** WHAT THE TASK ASKS **
All lines from the start of the listing below through the line containing "cookie-gain-privileges Platforms Affected: Ultimate" are to be written out again exactly, and no others.

........

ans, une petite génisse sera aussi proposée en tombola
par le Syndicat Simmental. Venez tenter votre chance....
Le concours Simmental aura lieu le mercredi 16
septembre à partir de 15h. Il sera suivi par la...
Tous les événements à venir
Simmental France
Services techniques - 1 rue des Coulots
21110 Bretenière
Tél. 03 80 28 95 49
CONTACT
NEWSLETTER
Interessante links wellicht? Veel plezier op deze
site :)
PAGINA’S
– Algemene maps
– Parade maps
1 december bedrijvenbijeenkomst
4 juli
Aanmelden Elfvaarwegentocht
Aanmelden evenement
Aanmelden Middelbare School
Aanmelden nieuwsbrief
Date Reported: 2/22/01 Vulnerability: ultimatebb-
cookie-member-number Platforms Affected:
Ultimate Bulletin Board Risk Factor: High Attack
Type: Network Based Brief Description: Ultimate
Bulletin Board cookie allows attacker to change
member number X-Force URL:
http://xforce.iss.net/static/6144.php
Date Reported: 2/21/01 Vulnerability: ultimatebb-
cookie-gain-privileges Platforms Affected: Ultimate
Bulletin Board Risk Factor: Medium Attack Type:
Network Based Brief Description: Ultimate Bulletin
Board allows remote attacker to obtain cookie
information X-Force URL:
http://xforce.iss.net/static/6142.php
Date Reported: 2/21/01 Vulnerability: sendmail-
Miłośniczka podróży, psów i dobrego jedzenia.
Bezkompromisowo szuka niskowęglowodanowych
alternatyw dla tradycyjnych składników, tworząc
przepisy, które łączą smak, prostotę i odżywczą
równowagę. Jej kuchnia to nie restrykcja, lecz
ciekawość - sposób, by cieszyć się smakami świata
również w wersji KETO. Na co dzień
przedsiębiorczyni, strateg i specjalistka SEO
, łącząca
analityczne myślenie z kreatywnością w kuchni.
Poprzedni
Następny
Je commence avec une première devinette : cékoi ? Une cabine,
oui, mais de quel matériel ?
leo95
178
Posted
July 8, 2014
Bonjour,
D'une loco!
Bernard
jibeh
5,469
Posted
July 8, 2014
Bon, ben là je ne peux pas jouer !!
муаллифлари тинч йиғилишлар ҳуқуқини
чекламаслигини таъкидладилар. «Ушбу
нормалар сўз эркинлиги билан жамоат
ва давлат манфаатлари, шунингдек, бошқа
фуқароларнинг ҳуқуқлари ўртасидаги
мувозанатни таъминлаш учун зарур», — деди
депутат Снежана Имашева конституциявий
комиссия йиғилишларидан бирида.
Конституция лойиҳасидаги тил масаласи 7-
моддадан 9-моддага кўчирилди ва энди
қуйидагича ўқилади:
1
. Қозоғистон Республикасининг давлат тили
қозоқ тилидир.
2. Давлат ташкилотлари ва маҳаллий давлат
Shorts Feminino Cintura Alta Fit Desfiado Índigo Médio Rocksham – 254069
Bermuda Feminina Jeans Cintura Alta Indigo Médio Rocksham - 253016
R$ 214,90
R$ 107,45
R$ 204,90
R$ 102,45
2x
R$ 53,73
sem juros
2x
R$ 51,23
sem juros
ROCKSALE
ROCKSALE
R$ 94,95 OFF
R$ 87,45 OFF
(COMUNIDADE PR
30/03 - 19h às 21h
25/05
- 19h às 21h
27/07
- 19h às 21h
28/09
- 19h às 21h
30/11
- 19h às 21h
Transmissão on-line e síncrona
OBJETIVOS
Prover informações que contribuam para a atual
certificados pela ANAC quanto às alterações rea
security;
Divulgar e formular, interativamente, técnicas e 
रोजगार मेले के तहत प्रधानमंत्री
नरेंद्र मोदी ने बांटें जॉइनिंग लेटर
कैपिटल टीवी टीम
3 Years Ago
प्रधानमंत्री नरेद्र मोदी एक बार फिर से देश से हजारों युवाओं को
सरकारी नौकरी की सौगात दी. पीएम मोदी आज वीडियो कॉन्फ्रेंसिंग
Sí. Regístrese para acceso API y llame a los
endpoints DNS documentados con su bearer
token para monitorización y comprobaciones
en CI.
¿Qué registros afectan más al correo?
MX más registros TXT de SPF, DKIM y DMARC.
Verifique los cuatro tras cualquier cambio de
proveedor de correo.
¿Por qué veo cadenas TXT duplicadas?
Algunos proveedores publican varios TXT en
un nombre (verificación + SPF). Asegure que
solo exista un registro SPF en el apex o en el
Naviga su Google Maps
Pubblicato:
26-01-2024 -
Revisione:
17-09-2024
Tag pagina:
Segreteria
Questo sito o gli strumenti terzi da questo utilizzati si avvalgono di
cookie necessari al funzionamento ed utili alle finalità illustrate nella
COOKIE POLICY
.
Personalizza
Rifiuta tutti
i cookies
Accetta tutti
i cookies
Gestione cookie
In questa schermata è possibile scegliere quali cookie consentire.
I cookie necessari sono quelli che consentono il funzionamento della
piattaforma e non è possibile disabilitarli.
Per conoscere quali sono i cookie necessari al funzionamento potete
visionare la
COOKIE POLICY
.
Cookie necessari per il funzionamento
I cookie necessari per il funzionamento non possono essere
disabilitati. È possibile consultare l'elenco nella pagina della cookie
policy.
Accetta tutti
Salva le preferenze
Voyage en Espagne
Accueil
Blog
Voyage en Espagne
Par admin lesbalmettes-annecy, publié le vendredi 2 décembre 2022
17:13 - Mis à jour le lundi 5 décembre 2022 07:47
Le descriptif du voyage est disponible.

........

** SOLUTION TO THIS EXERCISE **
ans, une petite génisse sera aussi proposée en tombola
par le Syndicat Simmental. Venez tenter votre chance....
Le concours Simmental aura lieu le mercredi 16
septembre à partir de 15h. Il sera suivi par la...
Tous les événements à venir
Simmental France
Services techniques - 1 rue des Coulots
21110 Bretenière
Tél. 03 80 28 95 49
CONTACT
NEWSLETTER
Interessante links wellicht? Veel plezier op deze
site :)
PAGINA’S
– Algemene maps
– Parade maps
1 december bedrijvenbijeenkomst
4 juli
Aanmelden Elfvaarwegentocht
Aanmelden evenement
Aanmelden Middelbare School
Aanmelden nieuwsbrief
Date Reported: 2/22/01 Vulnerability: ultimatebb-
cookie-member-number Platforms Affected:
Ultimate Bulletin Board Risk Factor: High Attack
Type: Network Based Brief Description: Ultimate
Bulletin Board cookie allows attacker to change
member number X-Force URL:
http://xforce.iss.net/static/6144.php
Date Reported: 2/21/01 Vulnerability: ultimatebb-
cookie-gain-privileges Platforms Affected: Ultimate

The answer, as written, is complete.